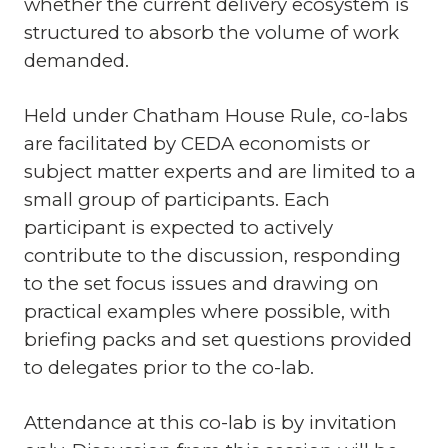
whether the current delivery ecosystem is
structured to absorb the volume of work
demanded.
Held under Chatham House Rule, co-labs
are facilitated by CEDA economists or
subject matter experts and are limited to a
small group of participants. Each
participant is expected to actively
contribute to the discussion, responding
to the set focus issues and drawing on
practical examples where possible, with
briefing packs and set questions provided
to delegates prior to the co-lab.
Attendance at this co-lab is by invitation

▬▬▬▬▬▬

Set down all the material exactly once more. No pictures.

whether the current delivery ecosystem is
structured to absorb the volume of work
demanded.
Held under Chatham House Rule, co-labs
are facilitated by CEDA economists or
subject matter experts and are limited to a
small group of participants. Each
participant is expected to actively
contribute to the discussion, responding
to the set focus issues and drawing on
practical examples where possible, with
briefing packs and set questions provided
to delegates prior to the co-lab.
Attendance at this co-lab is by invitation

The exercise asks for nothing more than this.